Exact copy, no pictures: set down every entry below as written.
>>>
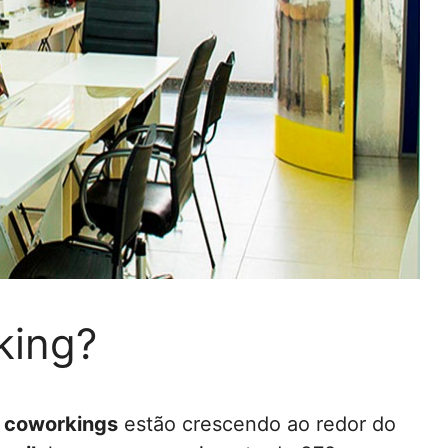
king?
r
coworkings
estão crescendo ao redor do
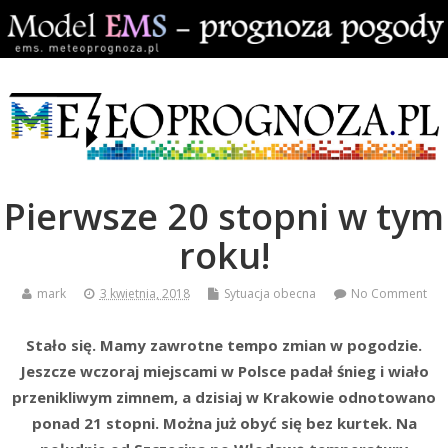
Pierwsze 20 stopni w tym
roku!
mark
3 kwietnia, 2018
Sytuacja obecna
No Comment
Stało się. Mamy zawrotne tempo zmian w pogodzie.
Jeszcze wczoraj miejscami w Polsce padał śnieg i wiało
przenikliwym zimnem, a dzisiaj w Krakowie odnotowano
ponad 21 stopni. Można już obyć się bez kurtek. Na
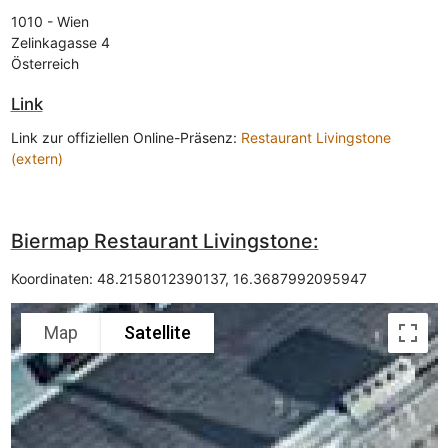
1010
-
Wien
Zelinkagasse 4
Österreich
Link
Link zur offiziellen Online-Präsenz:
Restaurant Livingstone
(extern)
Biermap Restaurant Livingstone:
Koordinaten:
48.2158012390137
,
16.3687992095947
Map
Satellite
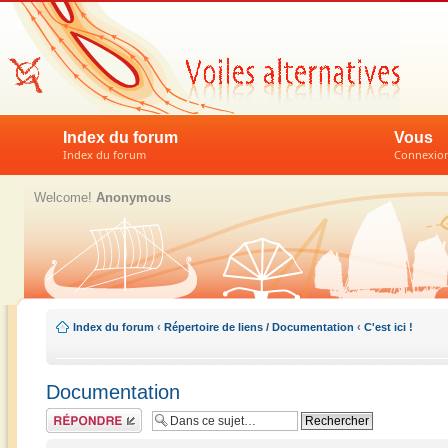
Index du forum
Vous
Index du forum
Connexion 
Welcome!
Anonymous
Index du forum
‹
Répertoire de liens / Documentation
‹
C'est ici !
Documentation
Répondre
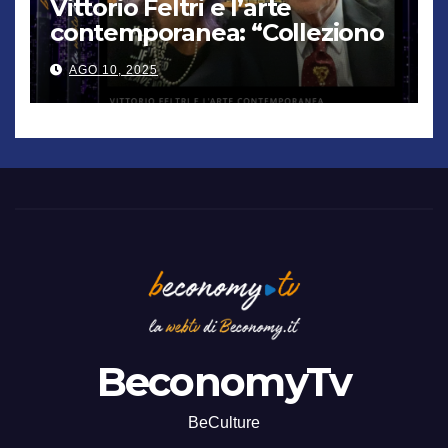
Vittorio Feltri e l’arte
contemporanea: “Colleziono
De Chirico. Cattelan? Un
AGO 10, 2025
genio”
BeconomyTv
BeCulture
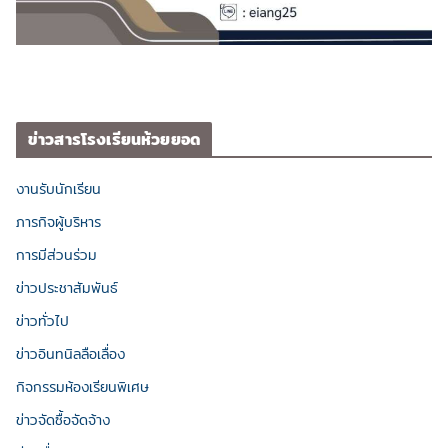
ข่าวสารโรงเรียนห้วยยอด
งานรับนักเรียน
ภารกิจผู้บริหาร
การมีส่วนร่วม
ข่าวประชาสัมพันธ์
ข่าวทั่วไป
ข่าวอินทนิลลือเลื่อง
กิจกรรมห้องเรียนพิเศษ
ข่าวจัดซื้อจัดจ้าง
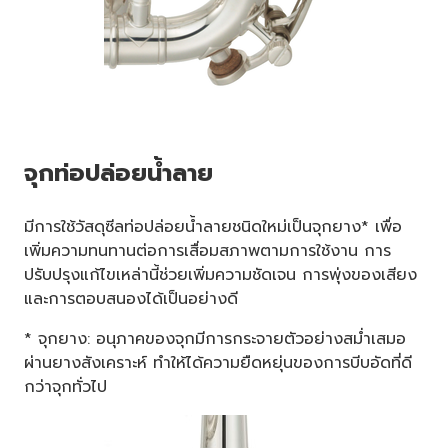
จุกท่อปล่อยน้ำลาย
มีการใช้วัสดุซีลท่อปล่อยน้ำลายชนิดใหม่เป็นจุกยาง* เพื่อ
เพิ่มความทนทานต่อการเสื่อมสภาพตามการใช้งาน การ
ปรับปรุงแก้ไขเหล่านี้ช่วยเพิ่มความชัดเจน การพุ่งของเสียง
และการตอบสนองได้เป็นอย่างดี
* จุกยาง: อนุภาคของจุกมีการกระจายตัวอย่างสม่ำเสมอ
ผ่านยางสังเคราะห์ ทำให้ได้ความยืดหยุ่นของการบีบอัดที่ดี
กว่าจุกทั่วไป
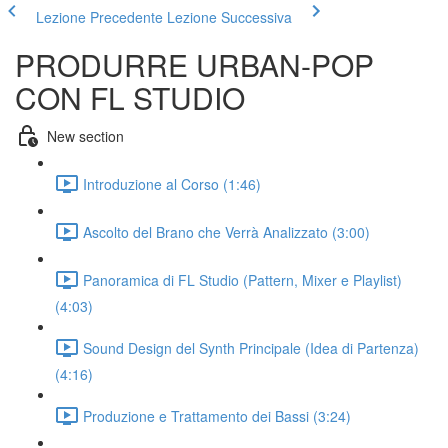
Lezione Precedente
Lezione Successiva
PRODURRE URBAN-POP
CON FL STUDIO
New section
Introduzione al Corso (1:46)
Ascolto del Brano che Verrà Analizzato (3:00)
Panoramica di FL Studio (Pattern, Mixer e Playlist)
(4:03)
Sound Design del Synth Principale (Idea di Partenza)
(4:16)
Produzione e Trattamento dei Bassi (3:24)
<<<
[Written answer]:
king?
r
coworkings
estão crescendo ao redor do
Pierwsze 20 stopni w tym
roku!
mark
3 kwietnia, 2018
Sytuacja obecna
No Comment
Stało się. Mamy zawrotne tempo zmian w pogodzie.
Jeszcze wczoraj miejscami w Polsce padał śnieg i wiało
przenikliwym zimnem, a dzisiaj w Krakowie odnotowano
ponad 21 stopni. Można już obyć się bez kurtek. Na
1010
-
Wien
Zelinkagasse 4
Österreich
Link
Link zur offiziellen Online-Präsenz:
Restaurant Livingstone
(extern)
Biermap Restaurant Livingstone:
Koordinaten:
48.2158012390137
,
16.3687992095947
Map
Satellite
Index du forum
Vous
Index du forum
Connexion 
Welcome!
Anonymous
Index du forum
‹
Répertoire de liens / Documentation
‹
C'est ici !
Documentation
Répondre
Vittorio Feltri e l’arte
contemporanea: “Colleziono
De Chirico. Cattelan? Un
AGO 10, 2025
genio”
BeconomyTv
BeCulture
ข่าวสารโรงเรียนห้วยยอด
งานรับนักเรียน
ภารกิจผู้บริหาร
การมีส่วนร่วม
ข่าวประชาสัมพันธ์
ข่าวทั่วไป
ข่าวอินทนิลลือเลื่อง
กิจกรรมห้องเรียนพิเศษ
ข่าวจัดซื้อจัดจ้าง
จุกท่อปล่อยน้ำลาย
มีการใช้วัสดุซีลท่อปล่อยน้ำลายชนิดใหม่เป็นจุกยาง* เพื่อ
เพิ่มความทนทานต่อการเสื่อมสภาพตามการใช้งาน การ
ปรับปรุงแก้ไขเหล่านี้ช่วยเพิ่มความชัดเจน การพุ่งของเสียง
และการตอบสนองได้เป็นอย่างดี
* จุกยาง: อนุภาคของจุกมีการกระจายตัวอย่างสม่ำเสมอ
ผ่านยางสังเคราะห์ ทำให้ได้ความยืดหยุ่นของการบีบอัดที่ดี
กว่าจุกทั่วไป
Lezione Precedente
Lezione Successiva
PRODURRE URBAN-POP
CON FL STUDIO
New section
Introduzione al Corso (1:46)
Ascolto del Brano che Verrà Analizzato (3:00)
Panoramica di FL Studio (Pattern, Mixer e Playlist)
(4:03)
Sound Design del Synth Principale (Idea di Partenza)
(4:16)
Produzione e Trattamento dei Bassi (3:24)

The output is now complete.